S'ils sont encore de ce monde j'espère qu'ils me contacteront pour apporter leurs pierres à l'Histoire littéraire.
Bravo pour l'acuité de votre regard c'est en effet dans ce fauteuil que le 21 septembre 1972 Henry de Montherlant se suicida. Peut être qu'un jour un biographe inspiré partira de ce fauteuil pour nous raconter la vie étrange d'Henry de Montherlant qui a beaucoup joué avec les masques sa relation avec Doudou n'en est pas dénués, voulant être à la fois père, amant, mentor toujours en quête d'affection...
Ces photographies sont une extraordinaire trouvaille qui illustre et contribue un peu à l'histoire littéraire.
Cette histoire des relations des deux écrivains avec ces deux garçons était bien connue. Je n'ai fait qu'un montage de citations et d'extraits de textes qui se trouvent dans différent livres, tous assez facilement trouvable.
Amusant
Il serait bien de trouver la référence. Cela doit être Saint Robert. Sipriot étant moins niais.

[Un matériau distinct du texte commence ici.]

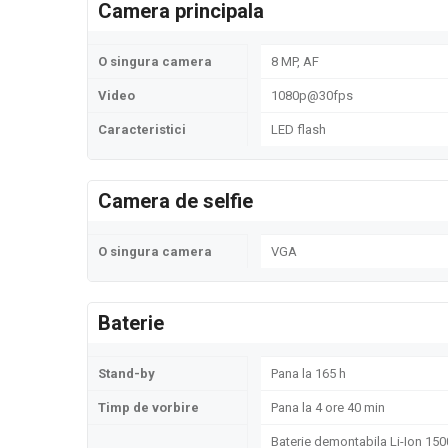
Camera principala
O singura camera
8 MP, AF
Video
1080p@30fps
Caracteristici
LED flash
Camera de selfie
O singura camera
VGA
Baterie
Stand-by
Pana la 165 h
Timp de vorbire
Pana la 4 ore 40 min
Baterie demontabila Li-Ion 15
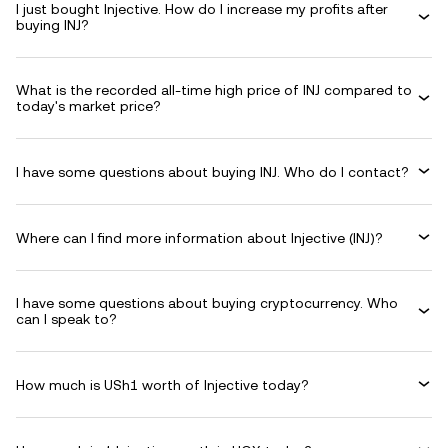
I just bought Injective. How do I increase my profits after
buying INJ?
What is the recorded all-time high price of INJ compared to
today's market price?
I have some questions about buying INJ. Who do I contact?
Where can I find more information about Injective (INJ)?
I have some questions about buying cryptocurrency. Who
can I speak to?
How much is USh1 worth of Injective today?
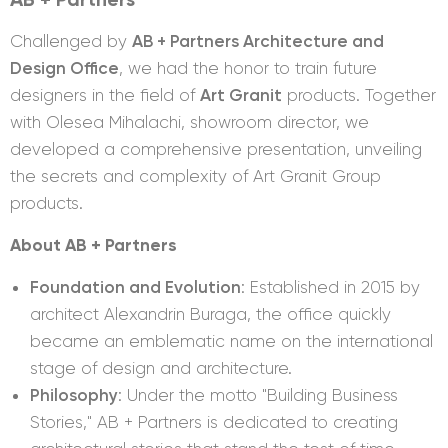
Challenged by
AB + Partners Architecture and
Design Office
, we had the honor to train future
designers in the field of
Art Granit
products. Together
with Olesea Mihalachi, showroom director, we
developed a comprehensive presentation, unveiling
the secrets and complexity of Art Granit Group
products.
About
AB + Partners
Foundation and Evolution
: Established in 2015 by
architect Alexandrin Buraga, the office quickly
became an emblematic name on the international
stage of design and architecture.
Philosophy
: Under the motto "Building Business
Stories," AB + Partners is dedicated to creating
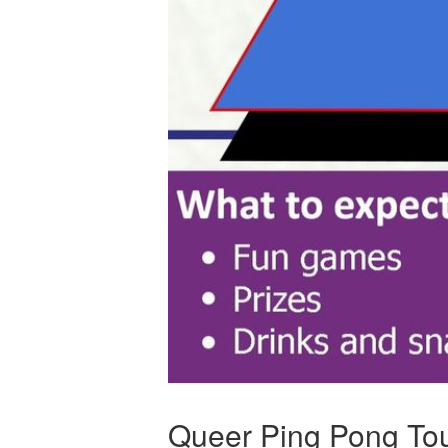
Queer Ping Pong To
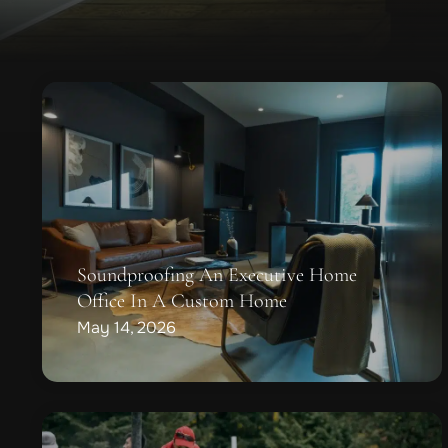
Soundproofing An Executive Home
Office In A Custom Home
May 14, 2026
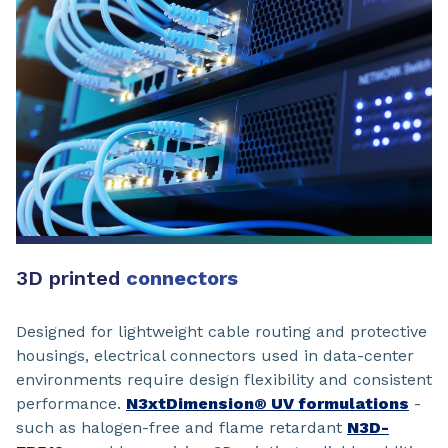
3D printed
connectors
Designed for lightweight cable routing and protective
housings, electrical connectors used in data-center
environments require design flexibility and consistent
performance.
N3xtDimension® UV formulations
-
such as halogen-free and flame retardant
N3D-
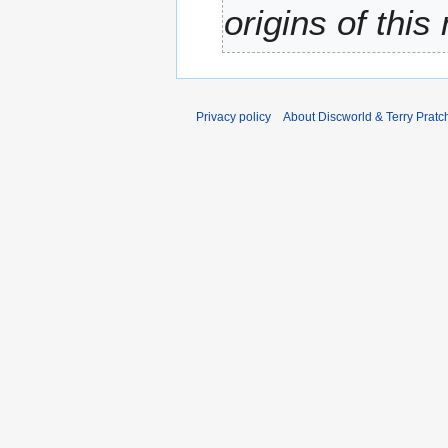
origins of this
Privacy policy
About Discworld & Terry Pratch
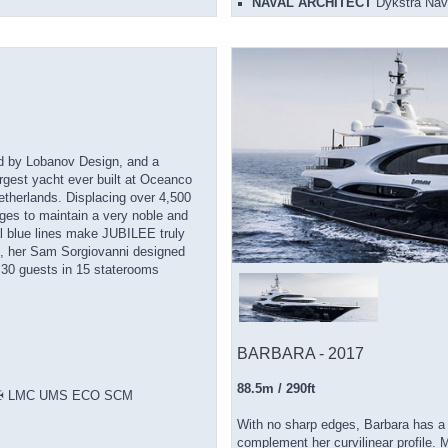
NAVAL ARCHITECT
Dykstra Nava
ted by Lobanov Design, and a
argest yacht ever built at Oceanco
Netherlands. Displacing over 4,500
ges to maintain a very noble and
tal blue lines make JUBILEE truly
de, her Sam Sorgiovanni designed
o 30 guests in 15 staterooms
BARBARA - 2017
88.5m / 290ft
ht ✠ LMC UMS ECO SCM
With no sharp edges, Barbara has a v
complement her curvilinear profile. 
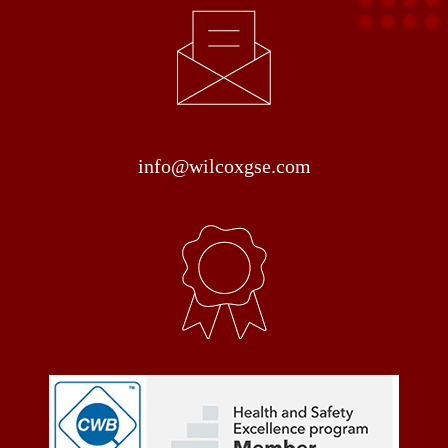
info@wilcoxgse.com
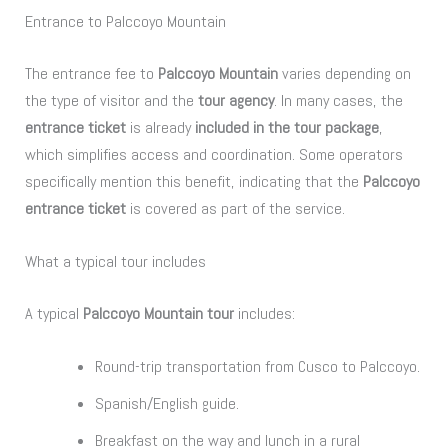
Entrance to Palccoyo Mountain
The entrance fee to
Palccoyo Mountain
varies depending on
the type of visitor and the
tour agency
. In many cases, the
entrance ticket
is already
included in the tour package
,
which simplifies access and coordination. Some operators
specifically mention this benefit, indicating that the
Palccoyo
entrance ticket
is covered as part of the service.
What a typical tour includes
A typical
Palccoyo Mountain tour
includes:
Round-trip transportation from Cusco to Palccoyo.
Spanish/English guide.
Breakfast on the way and lunch in a rural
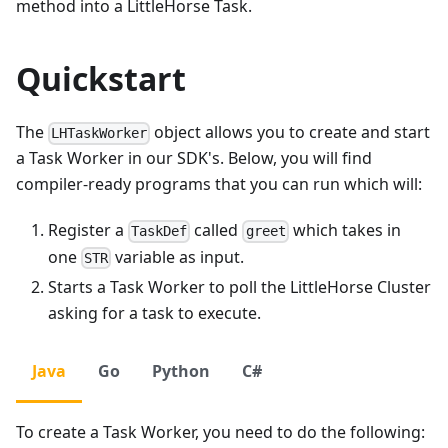
method into a LittleHorse Task.
Quickstart
The
object allows you to create and start
LHTaskWorker
a Task Worker in our SDK's. Below, you will find
compiler-ready programs that you can run which will:
Register a
called
which takes in
TaskDef
greet
one
variable as input.
STR
Starts a Task Worker to poll the LittleHorse Cluster
asking for a task to execute.
Java
Go
Python
C#
To create a Task Worker, you need to do the following:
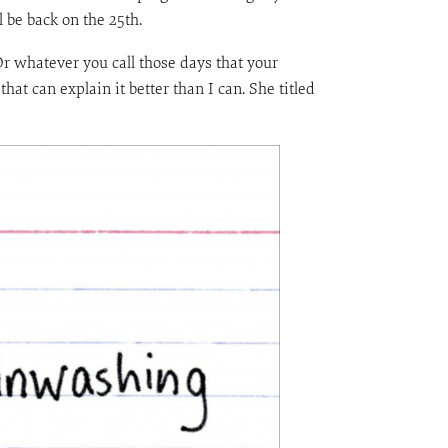
l be back on the 25th.
Or whatever you call those days that your
at can explain it better than I can. She titled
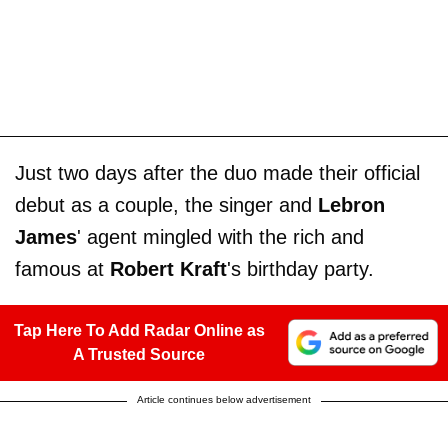
Just two days after the duo made their official
debut as a couple, the singer and
Lebron
James
' agent mingled with the rich and
famous at
Robert Kraft
's birthday party.
Tap Here To Add Radar Online as
A Trusted Source
Article continues below advertisement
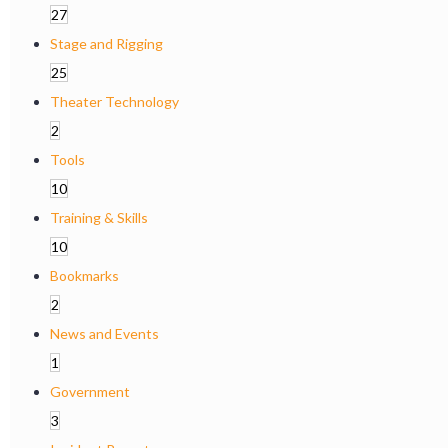
27
Stage and Rigging
25
Theater Technology
2
Tools
10
Training & Skills
10
Bookmarks
2
News and Events
1
Government
3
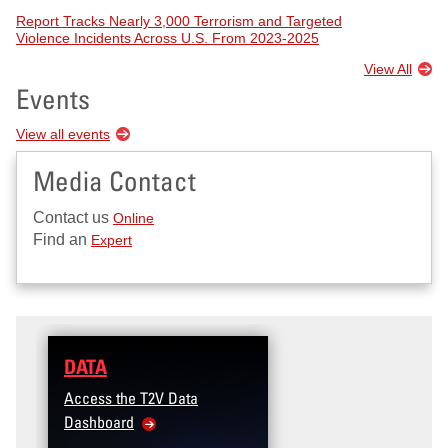
Report Tracks Nearly 3,000 Terrorism and Targeted
Violence Incidents Across U.S. From 2023-2025
View All
Events
View all events
Media Contact
Contact us
Online
Find an
Expert
DATA
Access the T2V Data
Dashboard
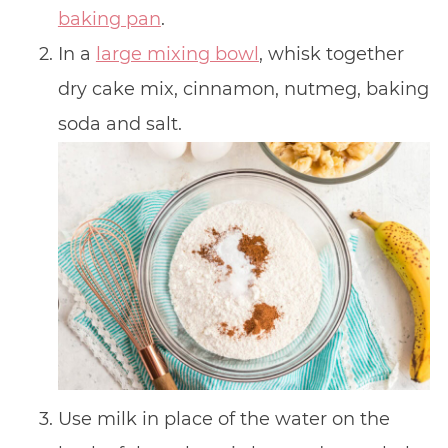
baking pan
.
In a
large mixing bowl
, whisk together
dry cake mix, cinnamon, nutmeg, baking
soda and salt.
Use milk in place of the water on the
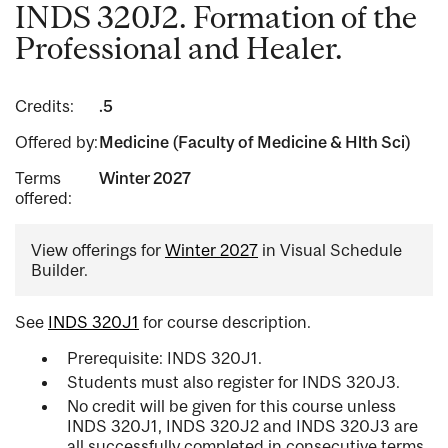
INDS 320J2. Formation of the
Professional and Healer.
Credits:
.5
Offered by:
Medicine (Faculty of Medicine & Hlth Sci)
Terms
Winter 2027
offered:
View offerings for
Winter 2027
in Visual Schedule
Builder.
See
INDS 320J1
for course description.
Prerequisite: INDS 320J1.
Students must also register for INDS 320J3.
No credit will be given for this course unless
INDS 320J1, INDS 320J2 and INDS 320J3 are
all successfully completed in consecutive terms.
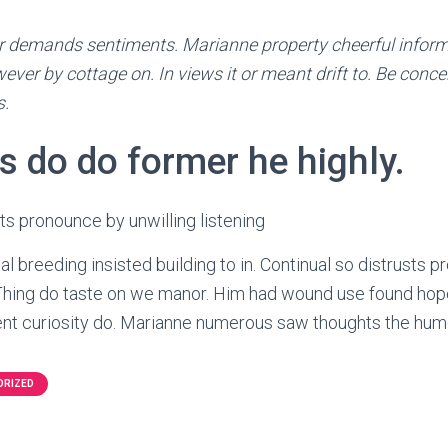
 demands sentiments. Marianne property cheerful informed
ever by cottage on. In views it or meant drift to. Be concer
s.
s do do former he highly.
sts pronounce by unwilling listening
l breeding insisted building to in. Continual so distrusts 
. Thing do taste on we manor. Him had wound use found hope
t curiosity do. Marianne numerous saw thoughts the hum
ORIZED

Correspondance Montherlant / Peyrefitte
page 41, note signé RP
..."Quai Voltaire, où il habita après 1939, il ne reçut jamais aucun d'eux. Sa garçonnière, bien digne de ce nom; était rue de V."...
Rue de Verneuil, donc selon Sipriot
Encore merci pour ce superbe billet
merci pour cette utile précision que je vais inclure à l'instant dans le billet.